Aborted InterOil bid did not affect Oil Search: Lee

Business

OIL Search chairman Rick Lee (pictured) says its engagement with InterOil on a proposal to buy its shares did not  affect efficiency and productivity when InterOil went for a higher bidder – ExxonMobil.
Oil Search in May announced an agreed takeover offer of InterOil Corporation.

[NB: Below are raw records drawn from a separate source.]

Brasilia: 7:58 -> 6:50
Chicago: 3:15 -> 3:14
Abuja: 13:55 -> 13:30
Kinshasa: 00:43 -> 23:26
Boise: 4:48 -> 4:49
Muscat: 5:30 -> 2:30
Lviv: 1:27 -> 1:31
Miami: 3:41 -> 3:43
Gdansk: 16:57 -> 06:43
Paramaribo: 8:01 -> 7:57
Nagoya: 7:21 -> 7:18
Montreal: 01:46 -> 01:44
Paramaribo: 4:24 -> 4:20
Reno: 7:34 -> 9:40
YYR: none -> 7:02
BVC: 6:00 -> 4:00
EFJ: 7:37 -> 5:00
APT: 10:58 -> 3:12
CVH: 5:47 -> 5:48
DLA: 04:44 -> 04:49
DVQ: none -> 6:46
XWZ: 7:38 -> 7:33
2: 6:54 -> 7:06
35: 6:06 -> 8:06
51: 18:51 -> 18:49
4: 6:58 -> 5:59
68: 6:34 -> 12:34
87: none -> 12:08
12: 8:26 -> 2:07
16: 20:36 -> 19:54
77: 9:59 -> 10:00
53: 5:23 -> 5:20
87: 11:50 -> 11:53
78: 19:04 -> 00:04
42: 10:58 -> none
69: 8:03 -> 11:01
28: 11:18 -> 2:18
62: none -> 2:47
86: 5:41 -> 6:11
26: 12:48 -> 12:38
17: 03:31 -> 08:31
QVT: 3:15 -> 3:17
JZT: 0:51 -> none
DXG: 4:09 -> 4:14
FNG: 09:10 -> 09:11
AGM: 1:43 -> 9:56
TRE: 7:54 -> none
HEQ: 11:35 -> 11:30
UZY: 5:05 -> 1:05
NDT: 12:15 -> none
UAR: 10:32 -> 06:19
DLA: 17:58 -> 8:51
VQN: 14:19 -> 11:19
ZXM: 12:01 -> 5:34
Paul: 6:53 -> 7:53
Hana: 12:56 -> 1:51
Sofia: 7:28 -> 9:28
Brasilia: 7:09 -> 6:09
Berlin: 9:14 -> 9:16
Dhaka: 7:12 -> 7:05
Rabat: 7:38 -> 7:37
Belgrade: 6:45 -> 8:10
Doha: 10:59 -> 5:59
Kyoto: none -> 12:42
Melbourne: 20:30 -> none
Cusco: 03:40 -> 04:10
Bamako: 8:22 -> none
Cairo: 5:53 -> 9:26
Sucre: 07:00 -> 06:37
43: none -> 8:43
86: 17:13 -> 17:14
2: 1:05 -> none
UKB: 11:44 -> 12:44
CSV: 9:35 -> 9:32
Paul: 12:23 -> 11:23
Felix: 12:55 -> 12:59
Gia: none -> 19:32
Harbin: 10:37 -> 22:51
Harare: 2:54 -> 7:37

A memorandum of understanding with Total SA was also signed, whereby Oil Search would sell part of the InterOil licence interests acquired to Total.
In July, InterOil notified Oil Search that it intended to change its recommendation in respect of the Oil Search proposal and enter into an arrangement agreement with Exxon Mobil Corporation.
Lee said the Oil Search board decided not to resubmit a revised bid for InterOil in light of the terms offered and “our view that entry of ExxonMobil into the Petroleum Retention Licence  (PRL) 15 joint venture will increase the likelihood of downstream integration of the Papua LNG project and potential PNG LNG project expansion”. “Consequently, the bid for InterOil and the associated Total MOU were terminated in July,” Lee said.
“We at the board decided not to match ExxonMobil with our rights with a similar position adopted by Total.
“So in many ways there was a great deal of disappointment in the Oil Search camp to surrender the position of what we have some control over the integration (PNG LNG and Papua LNG).”
Oil Search was incorporated in PNG in 1929.
It  has a 29 per cent interest in the PNG LNG project.